Catalyst – solid sorbent – or support therefor: product or process – Catalyst or precursor therefor – Silicon containing or process of making
Reexamination Certificate
2001-09-14
2003-08-19
Nguyen, Cam N. (Department: 1754)
Catalyst, solid sorbent, or support therefor: product or process
Catalyst or precursor therefor
Silicon containing or process of making
C502S241000, C502S260000, C502S314000, C502S327000, C423S027000, C423S028000, C423S068000, C423S086000, C423S098000, C423S109000, C423S132000, C423S150100, C423S280000, C423S594120, C423S605000, C423S658500
Reexamination Certificate
active
06608001
ABSTRACT:
BACKGROUND OF THE INVENTION
1. Field of the Invention
The present invention generally relates to processes for shaping catalytic material as small spherical particles. The invention also relates to particulate catalysts and catalyst supports prepared by such process.

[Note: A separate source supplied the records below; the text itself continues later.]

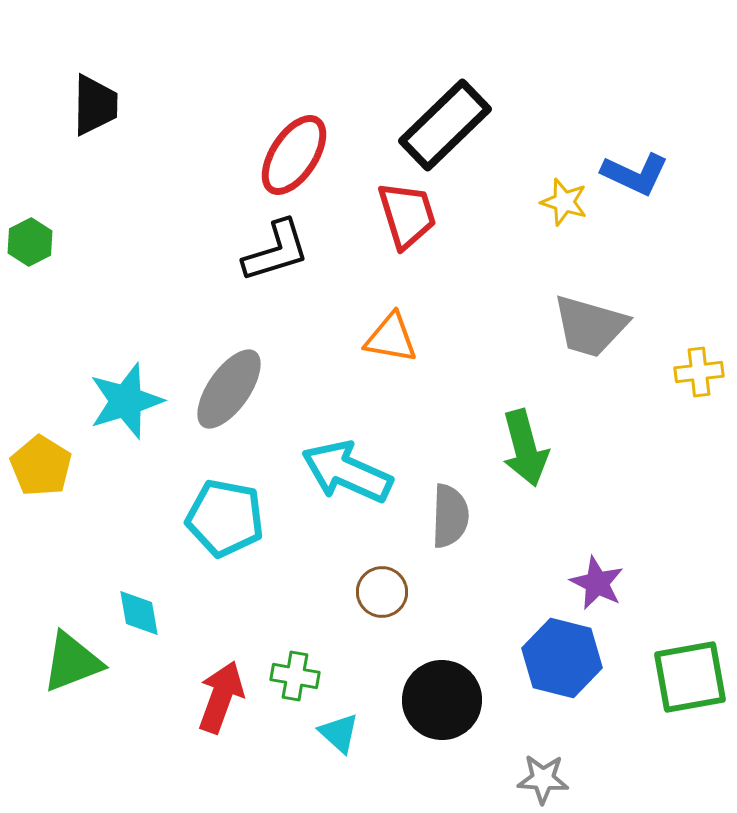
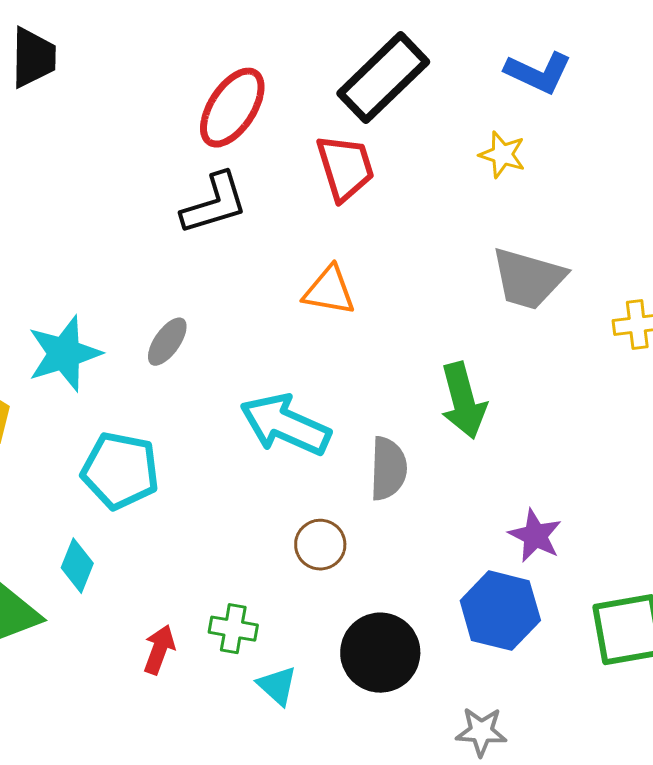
blue L-shape: (635, 174) -> (538, 73), moved
gray ellipse: (229, 389) -> (167, 342), size x0.6
cyan pentagon: (225, 518) -> (120, 471), moved
cyan diamond: (139, 613) -> (77, 566), turned 32
red arrow: (221, 697) -> (159, 650), size x0.7

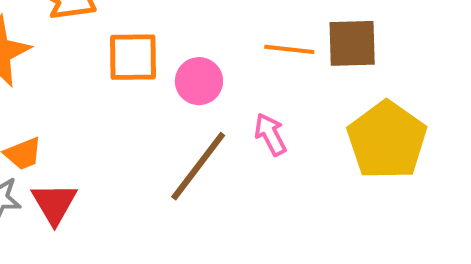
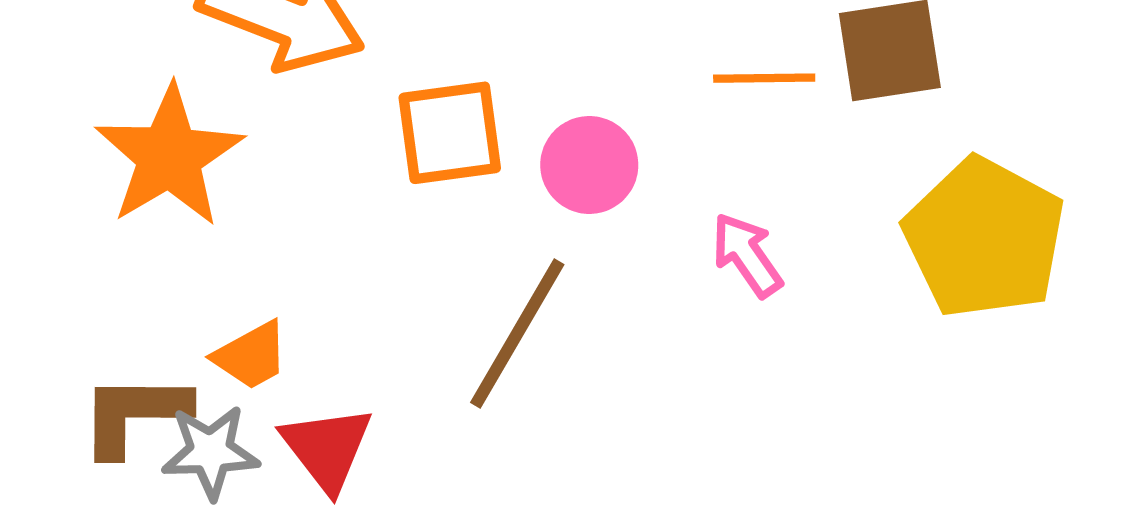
brown line: (198, 166) -> (517, 334), moved

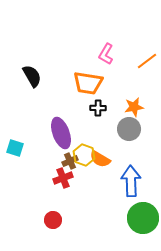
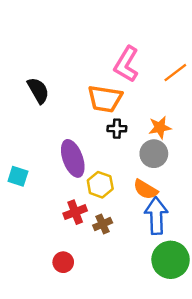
pink L-shape: (106, 54) -> (126, 64), size x1.4
orange semicircle: (100, 159) -> (145, 189), moved
brown cross: (70, 161) -> (103, 224), moved

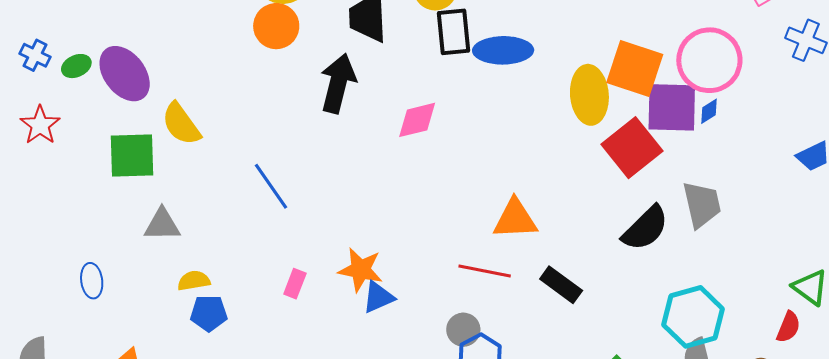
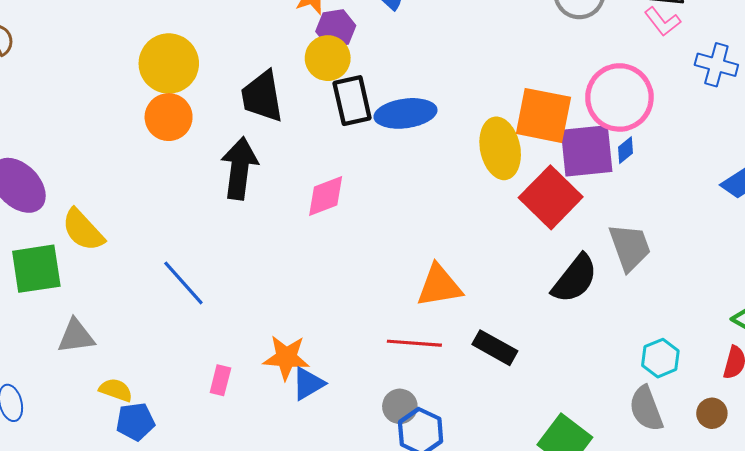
yellow semicircle: (194, 281) -> (116, 390), turned 36
cyan hexagon: (693, 317) -> (660, 358), moved, size x0.6

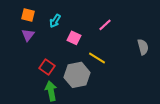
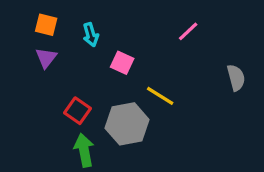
cyan arrow: (55, 21) -> (91, 35), turned -48
pink line: (105, 25) -> (188, 31), moved

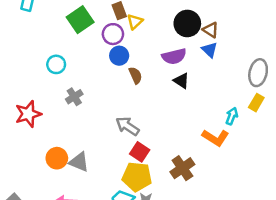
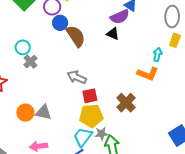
purple semicircle: (174, 56) -> (120, 17), moved
cyan circle: (56, 64) -> (23, 47), moved
brown semicircle: (135, 75) -> (76, 36), size x1.6
red square: (140, 152) -> (90, 96), turned -35

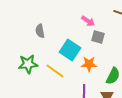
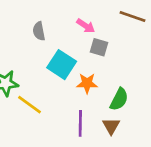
gray semicircle: (40, 31) -> (39, 31), moved
yellow line: (55, 71) -> (30, 105), moved

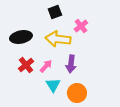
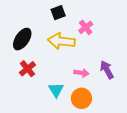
black ellipse: (21, 37) -> (22, 39), turned -45
purple arrow: (71, 64) -> (107, 70), moved, turned 144
pink arrow: (46, 66) -> (81, 73), moved, turned 56

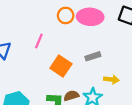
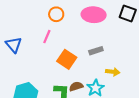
orange circle: (66, 15) -> (56, 14), moved

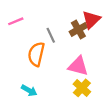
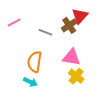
gray line: (51, 35) -> (45, 32), turned -40
orange semicircle: (36, 54) -> (35, 62), moved

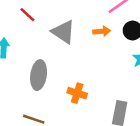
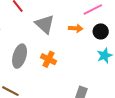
orange cross: (77, 93) -> (49, 59), moved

2. Description of Related Art
The physical and structural properties of a catalyst significantly influence its activity and durability. In many cases, the pore structure of the catalyst support, including size distribution and volume, determines the extent and accessibility of surface area available for contact of the catalytic material and the reactants. Catalytic activity often depends on the rate of diffusion of reactants and products in and out of the interstices of a catalyst. Increased pore size may facilitate the diffusion of reactants and reaction products, but catalytic activity is also a function of surface area and packing density, particularly with fixed bed particular catalysts. Spherically shaped catalyst particles have certain advantages over other shapes because they permit uniform packing so that variations in pressure drop are minimized and the tendency of a reactant stream to channel through the bed without effectively contacting the catalyst is reduced.
After a significant amount of use particulate catalysts and catalyst supports employed in a number of chemical processes tend to break down to smaller particles or fines. This is particularly problematic in fluid catalyst bed systems, where impacts experienced by the particles result in surface abrasion that produces fine particles which can be entrained in the stream of reactants. This usually contributes to a reduction in catalyst activity due to a loss of catalyst in the reactor. Better flow properties are generally obtained with spherical catalyst particles and catalyst attrition tends to be lessened compared to irregularly or non-spherically shaped particle beds.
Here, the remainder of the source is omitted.